I’m in a similar field, VFX for film, and tax subsidies in other countries have been slowly killing what’s left in California. Australia, Canada, UK, are now all places with large visual effects companies that can get up to (or in the neighborhood of) 40% refunded on payroll costs. This is absolutely huge, especially considering most profit margins are at most 5%, and some even take contracts at a loss, as bidding is intense and there are no residuals unless you’re pixar, dreamworks, disney or sony. In my old US company they were weighing every dollar, whereas here in the UK they throw gobs of money at the littlest of problems. Not to mention labour/salary costs are lower in all of those countries, especially as they can save on employee health care costs.

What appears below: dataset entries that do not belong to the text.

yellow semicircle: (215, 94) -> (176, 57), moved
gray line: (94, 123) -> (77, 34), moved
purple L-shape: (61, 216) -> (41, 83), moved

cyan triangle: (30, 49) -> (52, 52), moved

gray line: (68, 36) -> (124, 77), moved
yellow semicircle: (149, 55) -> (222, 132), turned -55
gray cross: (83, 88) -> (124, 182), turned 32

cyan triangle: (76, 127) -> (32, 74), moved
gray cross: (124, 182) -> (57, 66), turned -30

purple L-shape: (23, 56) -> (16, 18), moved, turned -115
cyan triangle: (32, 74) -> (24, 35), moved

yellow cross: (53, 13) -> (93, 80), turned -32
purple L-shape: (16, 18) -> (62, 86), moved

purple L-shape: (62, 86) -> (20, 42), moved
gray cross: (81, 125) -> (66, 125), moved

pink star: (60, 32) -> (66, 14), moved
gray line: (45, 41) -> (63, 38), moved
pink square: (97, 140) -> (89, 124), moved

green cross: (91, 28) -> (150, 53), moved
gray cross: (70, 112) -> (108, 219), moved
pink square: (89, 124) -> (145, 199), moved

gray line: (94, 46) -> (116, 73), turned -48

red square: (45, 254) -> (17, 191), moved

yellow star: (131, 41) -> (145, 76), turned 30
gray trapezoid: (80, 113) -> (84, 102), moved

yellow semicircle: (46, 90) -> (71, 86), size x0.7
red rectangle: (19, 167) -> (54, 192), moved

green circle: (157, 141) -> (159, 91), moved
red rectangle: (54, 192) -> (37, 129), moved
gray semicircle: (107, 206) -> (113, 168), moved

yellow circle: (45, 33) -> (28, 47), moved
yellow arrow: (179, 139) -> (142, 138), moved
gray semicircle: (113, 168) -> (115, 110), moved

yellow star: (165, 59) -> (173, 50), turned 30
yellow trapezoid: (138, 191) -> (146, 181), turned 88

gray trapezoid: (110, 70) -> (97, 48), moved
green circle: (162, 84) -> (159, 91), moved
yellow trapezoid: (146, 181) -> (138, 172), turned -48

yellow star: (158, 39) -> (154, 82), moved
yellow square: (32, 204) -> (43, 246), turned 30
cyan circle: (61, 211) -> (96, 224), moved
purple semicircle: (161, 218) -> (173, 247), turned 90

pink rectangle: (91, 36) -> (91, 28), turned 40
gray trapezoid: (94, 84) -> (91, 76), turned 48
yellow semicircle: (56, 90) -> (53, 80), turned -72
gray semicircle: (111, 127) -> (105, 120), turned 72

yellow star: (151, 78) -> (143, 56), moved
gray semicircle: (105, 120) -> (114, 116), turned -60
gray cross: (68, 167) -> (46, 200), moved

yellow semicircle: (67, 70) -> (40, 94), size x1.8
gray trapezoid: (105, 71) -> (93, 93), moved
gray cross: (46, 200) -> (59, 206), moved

So from that perspective, I’d say it might be a good thing the gaming industry in the US has access to tax subsidies if they’re interested in conserving jobs, or it may go the way of the VFX industry. Like someone mentioned, Montreal has already made good its’ investment, with facilities that might have been found in the States otherwise.

Not a fan. I’d rather they dumped the subsidies and tax incentives and lowered the headline rate on businesses. It rewards the big guys making stuff and then claiming lots of r&d on proprietary engines, without advancing the boutique shops that do most of the innovative or open source stuff.

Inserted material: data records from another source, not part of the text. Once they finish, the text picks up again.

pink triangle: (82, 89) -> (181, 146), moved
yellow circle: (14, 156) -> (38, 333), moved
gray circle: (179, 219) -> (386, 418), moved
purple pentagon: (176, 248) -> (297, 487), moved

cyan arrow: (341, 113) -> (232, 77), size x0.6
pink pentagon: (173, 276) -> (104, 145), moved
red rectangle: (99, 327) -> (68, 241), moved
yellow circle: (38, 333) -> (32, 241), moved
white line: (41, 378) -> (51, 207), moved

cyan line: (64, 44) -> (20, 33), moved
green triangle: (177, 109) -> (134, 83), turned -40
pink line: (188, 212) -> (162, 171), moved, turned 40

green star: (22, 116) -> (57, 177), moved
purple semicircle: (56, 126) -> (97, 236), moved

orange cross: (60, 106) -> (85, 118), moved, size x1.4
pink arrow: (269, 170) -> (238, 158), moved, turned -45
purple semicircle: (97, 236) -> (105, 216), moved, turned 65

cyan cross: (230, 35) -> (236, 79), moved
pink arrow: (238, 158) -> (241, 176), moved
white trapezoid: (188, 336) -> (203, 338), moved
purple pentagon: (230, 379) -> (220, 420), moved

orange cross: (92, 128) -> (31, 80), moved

However, I wouldn’t mind an r&d credit for companies that made their engine and tools open source. That’d be massively different and a boon to smaller devs who could piggyback off the work of larger orgs.

Just seems silly to reward people making the next CoD over people making the kit used for the next SPAZ or Mount and Blade.

The entire R&D tax break concept is eyerolling.

Aren’t you worried the Candians will steal your yerb with the tax breaks?

Stealing your yerbs, Jason!!

California just renewed it’s tax credits for the movie industry…

R&D tax breaks, in my experience, aren’t that hard to get and a typical start up or small shop should qualify for quite a bit of R&D.

And I like the idea of targeting taxation like this. It’s a lot better than just lowering taxes across the board and assuming that will lead to things like R&D and not things like marketing.

So basically your complaint about R&D tax credits is that they’re not as good as other tax reduction techniques available to you?


Well good luck getting any alternative energy investment funded anywhere in the world without them. There is probably no industry more dependent on tax credits than cleantech.

As the businessweek article explains it is relative easy for a small startup to get lots of R&D tax credits in the early development years, which allows them to pay minimal taxes for the first couple of profitable years. This minimized the need to get expensive VC funding during the growth years.

Because the tax credits also add to the value of a small startups if they are acquired by another company.

High paying, low polluting R&D/technology jobs are understandably considered desirable by cities,states, and country around the world, which is why pretty much every business&economic development council tries to attract them. A key tool they use is tax credits. Hell even SimCity encourage you to lower the tax rate for tech jobs.

Now if you want to talk about eliminating the corporate taxes then eliminating tax credits make sense. I just don’t see this happening.

No. I’m not in favor of any size business or type of business structure being more tax efficient than any other.
I’d equalize dividend vs income tax rates tomorrow, and scrap all special case tax credits if I was Prime Minister.

I don’t pay a lower tax rate than any other business. In fact I pay a higher proportion of my companies income as UK tax than google,dell, amazon or microsoft.